Film is light-sensitive. Extremely light-sensitive. Think about shutter speeds – a common one is 1/125 second. That's faster than one-hundreth of a second, to expose an image onto the film. How long do you think the film was exposed to light while you made the futile attempt to rewind it by hand??

Film photography is fun. But you need to be a little bit wiser. Try to use a good, working camera. Try to find and read the manual – especially around loading, unloading and setting exposure. You are going to spend an awful lot of money (and emotional pain) in wasted film if you don't even know whether the camera rewinds the film automatically or not. Sorry if that sounds blunt – that's not my intention. We are all beginners at some time.

Use the ruined roll to practice loading and unloading film. That's probably how it will serve you best now. If the film leader gets retracted all the way into the canister, there are ways to retrieve it, to practice another time.

Edit: Your camera manual is here:
https://www.cameramanuals.org/canon_pdf/canon_sureshot_tele_max.pdf
(Mike Butkus hosts a lot of old camera manuals on his website, and he asks for a donation for the service – you can consider it.)

Edit 2: I think it's worth a little bit more consideration around what happened. Looking at your camera manual, it seems that the camera doesn't have an override to rewind film early. So, (as long as the camera is working properly) you just take pictures until the roll is finished and the camera rewinds the film automatically. How does the camera know when to do this? Not by counting exposures, because it doesn't know much about the film canister you've loaded. It just continues advancing the film after each shot until it can no longer pull any more film out of the canister, and at that point, it rewinds the whole roll.

It seems that this didn't happen for you. There are two explanations – your cheapish 30-year-old camera is faulty, or else you weren't actually at the end of the roll. Remember that a 36-exposure roll of film is just a long strip of film. Depending on how you load it and how your camera operates, you may actually get more than 36 exposures out of the roll. You should continue shooting as normal until your camera itself senses that the roll is finished.

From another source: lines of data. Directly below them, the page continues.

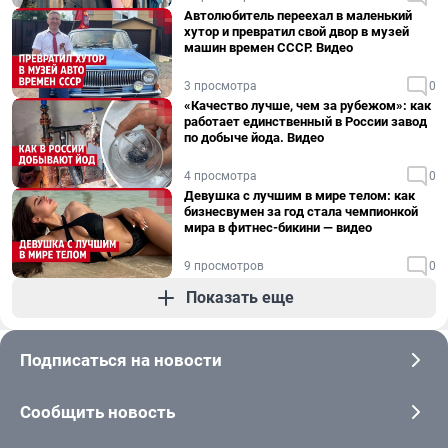
Автолюбитель переехал в маленький
хутор и превратил свой двор в музей
машин времен СССР. Видео
3 просмотра
0
«Качество лучше, чем за рубежом»: как
работает единственный в России завод
по добыче йода. Видео
4 просмотра
0
Девушка с лучшим в мире телом: как
бизнесвумен за год стала чемпионкой
мира в фитнес-бикини — видео
9 просмотров
0
Показать еще
Подписаться на новости
Сообщить новость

Now, by opening the back the first time, and then closing it again, your camera thinks you have just inserted a new roll. It tries to advance past the leader to set up exposure 1, but you said that the counter showed "S". The manual says this indicates the roll has been loaded incorrectly. It's hard to determine exactly what was going on here, but presumably because the camera couldn't advance the film enough, it thinks the roll has been loaded incorrectly and displays "S". Unfortunately, because your camera has no film rewind override, you are kind of stuck – you shouldn't open the back, even though that's kind of the only option the camera leaves you, and you can't rewind the film. So actually what you should do in that case is get yourself a "changing bag", and do exactly what you did (open the camera, remove the film and rewind by hand), but by using the changing bag, no light will reach the film and your exposures will be saved.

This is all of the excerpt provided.